Kurban menjadi sarana penghambaan seorang manusia kepada Sang Pencipta. Semakin dekat kepada Allah, maka keimanan dan ketakwaannya pun akan meningkat.  Harta yang dikurbankan dilandasi niat karena Allah, karena pada dasarnya semua harta yang dimiliki adalah titipan dari Allah SWT. Dan Allah akan memberikan pahala yang berlipat ganda bagi hamba-Nya yang berkurban.

Kedua, rela berkorban. Orang yang berkurban adalah simbol orang yang rela berkorban untuk orang lain. Dia mengorbankan harta yang dimiliki dan dicintainya semata-mata karena Allah. Tidak sedikit orang yang mampu kurban tetapi hatinya belum tergerak untuk berkurban.

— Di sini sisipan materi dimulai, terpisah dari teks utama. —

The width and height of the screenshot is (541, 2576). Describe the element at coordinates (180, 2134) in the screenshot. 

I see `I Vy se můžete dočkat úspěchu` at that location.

Hal ini disebabkan rasa cintanya yang berlebihan kepada harta yang dimilikinya, padahal harta tersebut pada hakikatnya adalah titipan dari Allah SWT. Dan jaman sekarang pun tidak mudah menemukan orang yang mau berkorban bagi orang lain.

Orang yang berkurban adalah cerminan dari seorang manusia yang mampu mengalahkan ego pribadinya untuk kepentingan orang lain. Orang yang berkurban adalah orang yang senang berbagi kebahagiaan kepada orang lain. Baginya, hakikat kebahagiaan adalah adalah jika mampu membahagiakan orang lain.

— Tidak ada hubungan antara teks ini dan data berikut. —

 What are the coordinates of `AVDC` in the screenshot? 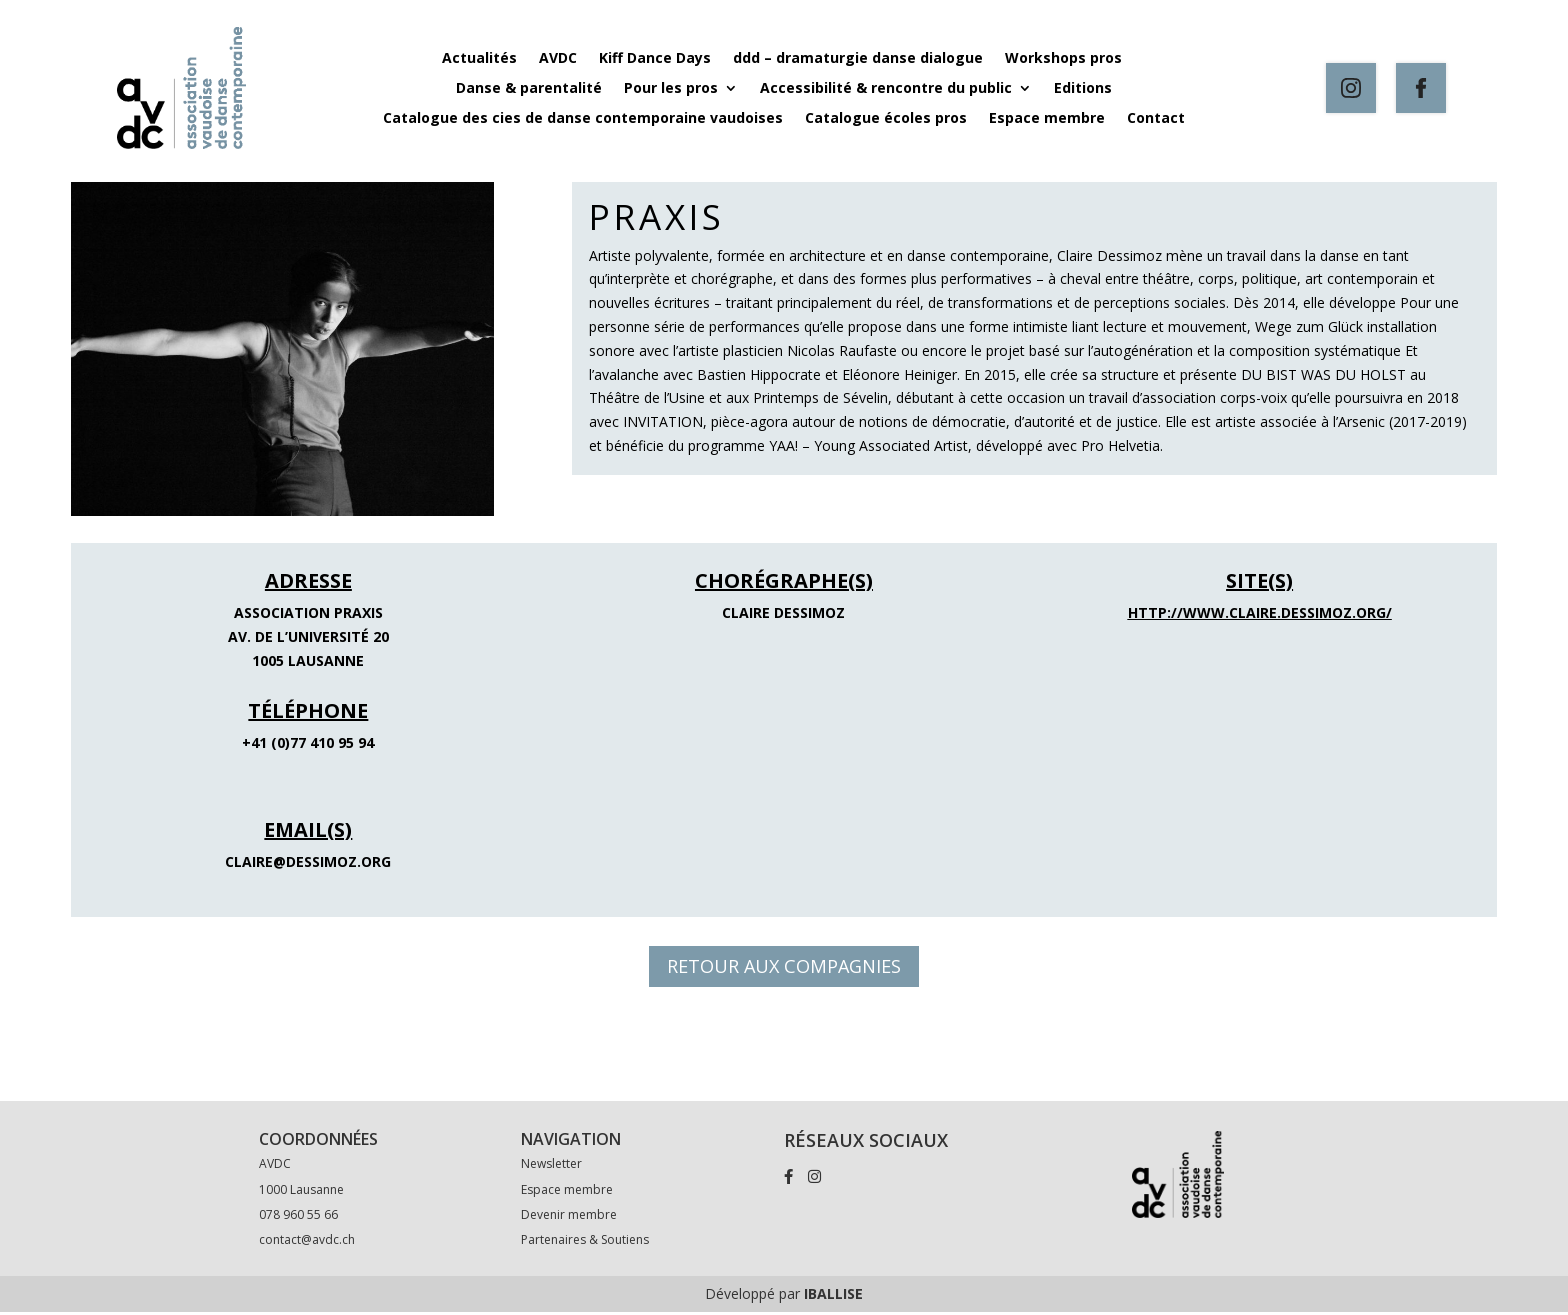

Ketiga, meningkatkan solidaritas sosial. Kurban merupakan simbol solidaritas sosial, yaitu membantu sesama manusia. Daging kurban adalah berkah bagi orang yang tidak mampu. Bagi orang yang biasa makan daging, seonggok daging kurban mungkin tidak akan banyak berarti, tetapi bagi yang jarang makan daging, daging kurban merupakan menu yang istimewa, yang hanya dinikmati setahun sekali. Mereka sangat senang ketika bisa menikmatinya. Oleh karena itu, demi mendapatkan daging kurban, banyak orang miskin yang rela antri berjam-jam, berdesak-desakkan, bahkan pingsan karena bagi mereka nilainya sangat berharga.

Kurban merupakan bentuk empati terhadap kesulitan dan penderitaan orang lain. Oleh karena itu, sifat tersebut perlu ditumbuhkembangkan dalam kehidupan masyarakat ditengah-tengah kondisi masyarakat yang semakin individualistis, hedonis, dan egois.

Keempat, menghilangkan sifat-sifat buruk manusia. Kurban melatih manusia untuk menghilangkan sifat-sifat buruk seperti tamak, rakus, kikir, sombong, dan sebagainya. Melalui kurban, manusia mau sebagian harta yang dimilikinya kepada orang lain karena pada dasarnya adalah titipan Allah, bukan semata-mata hasil kerja kerasnya. Dan, sebenarnya harta yang dinikmatinya jauh lebih banyak daripada harta yang dibagikan kepada orang lain.

Harta yang dikurbankan akan mendapatkan keberkahan, dan Allah telah menjamin akan menggantinya dengan pahala yang berlipat ganda. Pahala daging, darah, dan bulu hewan yang dikurbankan akan terus mengalir bagi orang yang berkurban. Oleh karena itu, Islam sangat menganjurkan umatnya untuk berkurban.